*REQUIRED ACTION:*
Copy out every line of the listing in which "Show" appears.
--------------------------------
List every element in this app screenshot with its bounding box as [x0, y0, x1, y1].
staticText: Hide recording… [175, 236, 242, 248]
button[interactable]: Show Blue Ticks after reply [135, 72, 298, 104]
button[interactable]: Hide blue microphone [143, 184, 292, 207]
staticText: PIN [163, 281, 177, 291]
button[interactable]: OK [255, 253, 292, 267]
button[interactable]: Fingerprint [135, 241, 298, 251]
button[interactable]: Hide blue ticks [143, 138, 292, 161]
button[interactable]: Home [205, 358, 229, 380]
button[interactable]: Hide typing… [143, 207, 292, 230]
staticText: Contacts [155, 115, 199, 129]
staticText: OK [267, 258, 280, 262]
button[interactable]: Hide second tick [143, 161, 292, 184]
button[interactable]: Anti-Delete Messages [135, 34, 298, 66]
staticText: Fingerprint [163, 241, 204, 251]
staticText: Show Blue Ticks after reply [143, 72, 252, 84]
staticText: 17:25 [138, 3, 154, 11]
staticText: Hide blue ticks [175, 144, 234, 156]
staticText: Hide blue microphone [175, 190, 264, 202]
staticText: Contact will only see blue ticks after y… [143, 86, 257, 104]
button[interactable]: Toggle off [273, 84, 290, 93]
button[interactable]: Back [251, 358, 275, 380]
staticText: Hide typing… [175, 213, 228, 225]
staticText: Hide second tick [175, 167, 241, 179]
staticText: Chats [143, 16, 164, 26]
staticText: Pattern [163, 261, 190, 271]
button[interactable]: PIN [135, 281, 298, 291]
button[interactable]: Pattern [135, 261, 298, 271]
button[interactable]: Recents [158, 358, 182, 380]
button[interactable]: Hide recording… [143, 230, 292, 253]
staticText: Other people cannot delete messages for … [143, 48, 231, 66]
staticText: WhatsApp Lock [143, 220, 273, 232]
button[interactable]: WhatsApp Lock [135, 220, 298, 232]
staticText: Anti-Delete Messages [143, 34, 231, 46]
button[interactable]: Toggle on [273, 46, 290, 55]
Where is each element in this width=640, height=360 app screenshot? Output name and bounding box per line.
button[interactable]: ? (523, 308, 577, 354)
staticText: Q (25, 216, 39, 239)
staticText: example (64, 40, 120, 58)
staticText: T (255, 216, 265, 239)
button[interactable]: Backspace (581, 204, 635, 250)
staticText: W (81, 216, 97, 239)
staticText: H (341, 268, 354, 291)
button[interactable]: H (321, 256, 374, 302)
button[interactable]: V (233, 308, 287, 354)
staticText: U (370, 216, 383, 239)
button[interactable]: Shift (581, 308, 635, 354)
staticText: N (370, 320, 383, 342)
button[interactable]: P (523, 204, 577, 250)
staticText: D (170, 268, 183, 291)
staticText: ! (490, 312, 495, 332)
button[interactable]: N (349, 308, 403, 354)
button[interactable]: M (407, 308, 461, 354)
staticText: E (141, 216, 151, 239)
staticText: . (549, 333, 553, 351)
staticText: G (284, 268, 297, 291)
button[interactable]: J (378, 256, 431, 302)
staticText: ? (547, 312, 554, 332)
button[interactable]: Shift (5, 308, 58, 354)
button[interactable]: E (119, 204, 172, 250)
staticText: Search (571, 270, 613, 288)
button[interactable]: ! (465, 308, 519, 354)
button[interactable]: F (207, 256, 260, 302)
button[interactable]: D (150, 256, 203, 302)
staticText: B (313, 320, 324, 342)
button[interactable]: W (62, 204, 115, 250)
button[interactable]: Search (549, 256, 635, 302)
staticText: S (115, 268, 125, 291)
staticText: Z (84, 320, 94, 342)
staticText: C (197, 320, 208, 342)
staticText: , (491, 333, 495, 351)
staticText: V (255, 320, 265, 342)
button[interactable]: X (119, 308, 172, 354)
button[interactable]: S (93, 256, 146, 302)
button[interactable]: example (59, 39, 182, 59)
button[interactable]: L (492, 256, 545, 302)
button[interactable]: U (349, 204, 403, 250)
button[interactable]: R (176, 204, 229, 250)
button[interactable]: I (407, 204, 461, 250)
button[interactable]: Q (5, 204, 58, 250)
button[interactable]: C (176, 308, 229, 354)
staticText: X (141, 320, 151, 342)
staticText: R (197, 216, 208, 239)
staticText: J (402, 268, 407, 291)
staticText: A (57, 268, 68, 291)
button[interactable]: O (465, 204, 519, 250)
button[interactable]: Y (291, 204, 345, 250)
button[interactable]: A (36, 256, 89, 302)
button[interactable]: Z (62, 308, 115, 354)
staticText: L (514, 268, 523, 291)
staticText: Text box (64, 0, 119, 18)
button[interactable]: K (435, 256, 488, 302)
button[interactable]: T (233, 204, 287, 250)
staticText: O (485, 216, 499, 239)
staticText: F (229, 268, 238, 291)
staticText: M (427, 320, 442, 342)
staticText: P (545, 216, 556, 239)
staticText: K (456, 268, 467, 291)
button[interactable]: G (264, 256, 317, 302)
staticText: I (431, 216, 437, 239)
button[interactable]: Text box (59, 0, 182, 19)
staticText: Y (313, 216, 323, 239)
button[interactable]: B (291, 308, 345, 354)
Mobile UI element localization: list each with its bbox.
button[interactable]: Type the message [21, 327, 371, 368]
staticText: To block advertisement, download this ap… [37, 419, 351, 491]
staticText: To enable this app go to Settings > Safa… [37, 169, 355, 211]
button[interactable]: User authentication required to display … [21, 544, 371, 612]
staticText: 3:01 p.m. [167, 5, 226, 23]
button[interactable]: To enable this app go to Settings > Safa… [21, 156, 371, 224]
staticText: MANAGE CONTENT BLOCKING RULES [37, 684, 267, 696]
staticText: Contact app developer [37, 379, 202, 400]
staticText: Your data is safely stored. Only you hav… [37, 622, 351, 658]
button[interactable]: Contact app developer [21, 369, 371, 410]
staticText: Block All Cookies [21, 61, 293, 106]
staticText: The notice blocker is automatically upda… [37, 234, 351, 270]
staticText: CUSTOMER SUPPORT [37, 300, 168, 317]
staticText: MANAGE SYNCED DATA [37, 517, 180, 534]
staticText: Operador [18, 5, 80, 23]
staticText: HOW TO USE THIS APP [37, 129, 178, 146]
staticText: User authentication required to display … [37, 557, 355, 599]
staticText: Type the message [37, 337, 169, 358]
--------------------------------
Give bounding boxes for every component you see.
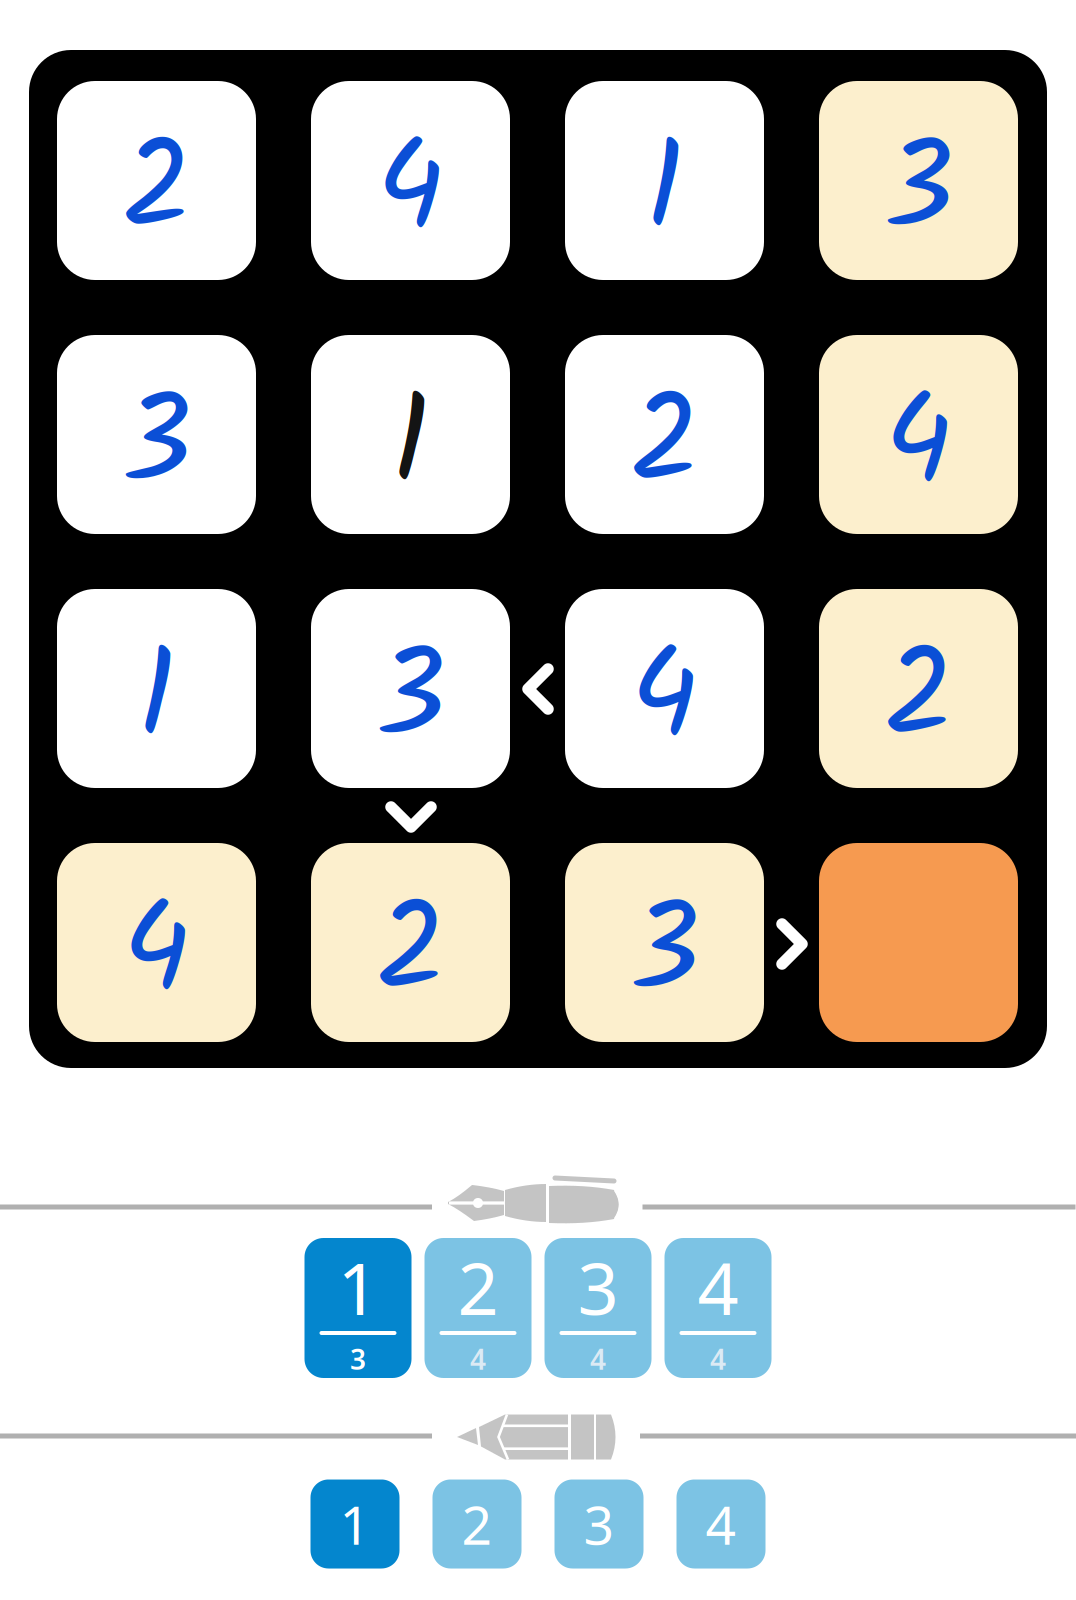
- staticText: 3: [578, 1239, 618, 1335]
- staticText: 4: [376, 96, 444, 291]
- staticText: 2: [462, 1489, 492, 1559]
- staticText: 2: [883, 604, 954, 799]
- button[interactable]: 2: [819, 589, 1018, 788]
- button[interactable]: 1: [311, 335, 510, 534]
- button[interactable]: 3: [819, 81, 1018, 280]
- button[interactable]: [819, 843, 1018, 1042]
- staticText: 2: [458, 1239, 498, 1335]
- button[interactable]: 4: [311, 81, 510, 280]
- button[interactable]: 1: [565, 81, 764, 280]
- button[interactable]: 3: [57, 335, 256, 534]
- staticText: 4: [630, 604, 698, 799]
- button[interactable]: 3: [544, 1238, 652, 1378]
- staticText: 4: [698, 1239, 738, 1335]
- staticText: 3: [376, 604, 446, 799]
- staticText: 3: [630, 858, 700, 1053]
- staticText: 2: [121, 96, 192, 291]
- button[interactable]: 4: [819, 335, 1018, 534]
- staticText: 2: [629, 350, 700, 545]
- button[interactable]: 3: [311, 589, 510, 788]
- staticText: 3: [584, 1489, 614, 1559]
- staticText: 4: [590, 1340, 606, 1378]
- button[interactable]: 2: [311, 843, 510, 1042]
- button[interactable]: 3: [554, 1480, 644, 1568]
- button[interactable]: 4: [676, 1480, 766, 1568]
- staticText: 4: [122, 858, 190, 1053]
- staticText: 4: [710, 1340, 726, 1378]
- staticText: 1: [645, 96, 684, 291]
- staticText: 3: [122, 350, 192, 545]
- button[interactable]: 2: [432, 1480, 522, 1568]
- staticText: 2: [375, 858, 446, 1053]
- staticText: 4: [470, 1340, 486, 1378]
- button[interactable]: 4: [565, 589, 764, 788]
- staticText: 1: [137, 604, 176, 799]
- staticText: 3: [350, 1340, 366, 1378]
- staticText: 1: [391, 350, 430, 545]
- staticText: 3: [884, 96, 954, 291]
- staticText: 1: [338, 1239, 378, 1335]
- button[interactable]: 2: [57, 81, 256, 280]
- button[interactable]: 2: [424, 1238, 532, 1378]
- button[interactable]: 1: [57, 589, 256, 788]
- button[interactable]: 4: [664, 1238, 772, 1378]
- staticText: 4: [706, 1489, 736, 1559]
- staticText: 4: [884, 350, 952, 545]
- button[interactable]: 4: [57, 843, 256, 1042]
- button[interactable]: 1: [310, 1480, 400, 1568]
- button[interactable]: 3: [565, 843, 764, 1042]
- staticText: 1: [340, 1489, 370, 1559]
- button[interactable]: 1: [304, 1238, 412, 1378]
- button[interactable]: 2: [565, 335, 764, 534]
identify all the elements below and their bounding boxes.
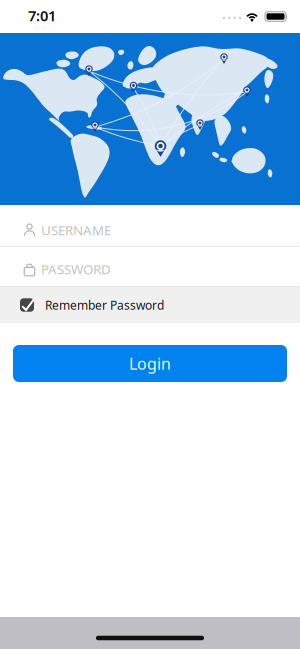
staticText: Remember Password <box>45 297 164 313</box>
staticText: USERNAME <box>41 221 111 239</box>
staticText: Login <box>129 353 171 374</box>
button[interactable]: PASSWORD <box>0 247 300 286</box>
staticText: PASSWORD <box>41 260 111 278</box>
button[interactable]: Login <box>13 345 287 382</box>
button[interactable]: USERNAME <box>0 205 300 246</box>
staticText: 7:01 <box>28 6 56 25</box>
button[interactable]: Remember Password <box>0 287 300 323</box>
--------------------------------
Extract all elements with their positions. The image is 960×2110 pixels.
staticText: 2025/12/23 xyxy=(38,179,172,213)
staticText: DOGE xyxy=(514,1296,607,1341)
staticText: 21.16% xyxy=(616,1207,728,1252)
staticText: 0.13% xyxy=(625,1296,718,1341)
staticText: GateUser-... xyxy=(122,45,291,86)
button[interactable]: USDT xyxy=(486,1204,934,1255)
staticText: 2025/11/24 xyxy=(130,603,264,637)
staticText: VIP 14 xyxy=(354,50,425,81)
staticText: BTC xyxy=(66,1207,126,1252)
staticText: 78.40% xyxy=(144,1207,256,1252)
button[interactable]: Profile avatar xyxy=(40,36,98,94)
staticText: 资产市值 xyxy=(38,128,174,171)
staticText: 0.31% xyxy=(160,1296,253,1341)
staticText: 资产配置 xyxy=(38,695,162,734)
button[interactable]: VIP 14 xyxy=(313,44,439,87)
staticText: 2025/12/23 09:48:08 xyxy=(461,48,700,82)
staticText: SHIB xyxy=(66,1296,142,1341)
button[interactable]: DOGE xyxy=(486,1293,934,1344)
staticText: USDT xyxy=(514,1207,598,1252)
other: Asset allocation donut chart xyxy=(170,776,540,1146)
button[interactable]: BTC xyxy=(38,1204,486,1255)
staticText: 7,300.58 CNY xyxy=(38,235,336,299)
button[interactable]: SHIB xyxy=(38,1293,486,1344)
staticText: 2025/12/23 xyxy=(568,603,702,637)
--------------------------------
*RESULT BELOW:*
button[interactable]: Show Blue Ticks after reply [135, 72, 298, 104]
staticText: Show Blue Ticks after reply [143, 72, 252, 84]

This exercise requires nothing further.